Die syrische Regierung hat Maßnahmen ergriffen, um die Wirtschaft zu stabilisieren – darunter Währungsreformen und die Einführung neuer Banknoten. Zudem ist das Land wieder an das SWIFT-Zahlungssystem angeschlossen, was internationale Transaktionen erleichtert. Neben Deutschland haben Golfstaaten über 28 Milliarden US-Dollar für Projekte wie Flughäfen, U-Bahn-Systeme und Kraftwerke zugesagt.

Der Bertelsmann-Transformationsindex (BTI) hob jüngst Syriens Fortschritte hervor und stufte das Land als das mit der größten Verbesserung in der "politischen Transformation" unter 137 bewerteten Staaten ein.

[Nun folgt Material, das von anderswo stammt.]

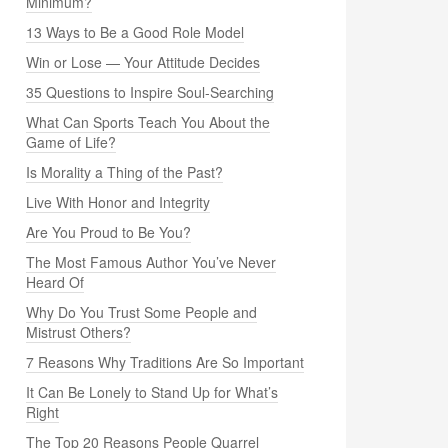
Minimum?
13 Ways to Be a Good Role Model
Win or Lose — Your Attitude Decides
35 Questions to Inspire Soul-Searching
What Can Sports Teach You About the
Game of Life?
Is Morality a Thing of the Past?
Live With Honor and Integrity
Are You Proud to Be You?
The Most Famous Author You’ve Never
Heard Of
Why Do You Trust Some People and
Mistrust Others?
7 Reasons Why Traditions Are So Important
It Can Be Lonely to Stand Up for What’s
Right
The Top 20 Reasons People Quarrel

Mit Milliardeninvestitionen und laufenden Infrastrukturvorhaben gewinnt der Wiederaufbau Syriens an Fahrt. Deutsche Unternehmen und staatliche Unterstützung tragen zur Wiederherstellung zentraler Wirtschaftsbereiche bei, während internationale Investoren langfristige Entwicklungsprojekte vorantreiben. Die wirtschaftlichen Reformen und die gestiegene globale Position des Landes legen den Grundstein für weiteres Wachstum.